Come possiamo applicare i principi dei bestiari alla nostra vita? Forse possiamo riflettere su quali “animali” simbolici ci circondano e cosa possiamo imparare da loro?
Credo che potremmo farlo in due modi. Uno è guardare la natura ponendoci la stessa domanda che si ponevano nel Medioevo: perché? Perché questo animale è fatto così, agisce così? Per noi la risposta non sta più in un mistero teologico impresso da Dio nell’animale, ma nel capire la realtà attraverso la biologia, la fisica, l’etologia (cioè lo studio del comportamento), in una parola la scienza.

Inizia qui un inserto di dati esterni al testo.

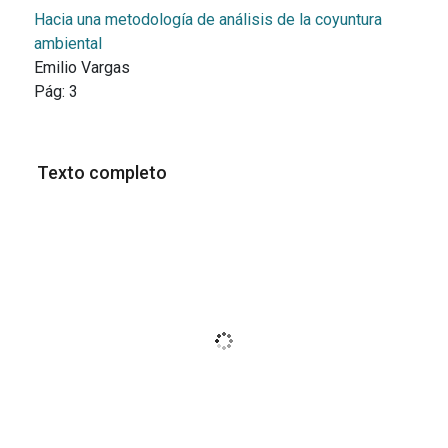
Hacia una metodología de análisis de la coyuntura
ambiental
Emilio Vargas
Pág:
3
Texto completo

Ma possiamo anche avvicinarci al punto di vista medievale chiedendoci invece, come suggerisci, che cosa possono insegnarci gli animali con i loro comportamenti, che spesso sono migliori dei nostri…
Come sarebbe un bestiario contemporaneo? Potremmo includere nuove simbologie come icone, emoji e meme traslate in figure fantastiche? Cosa rappresenterebbero?
C’è qualcosa di simile nel meccanismo, cioè un’immagine stereotipata che trasmette un significato che tutti sanno interpretare: come vedendo in un bestiario una fenice tutti pensavano a Cristo, che risorge dopo tre giorni come la fenice, così oggi noi, vedendo una faccina gialla con un cuoricino, capiamo “bacio”. Però sarebbe un vero peccato sostituire con i nostri disegnini le illustrazioni meravigliose dei bestiari, piene di colori, di fantasia, di “faccine” ancora più espressive!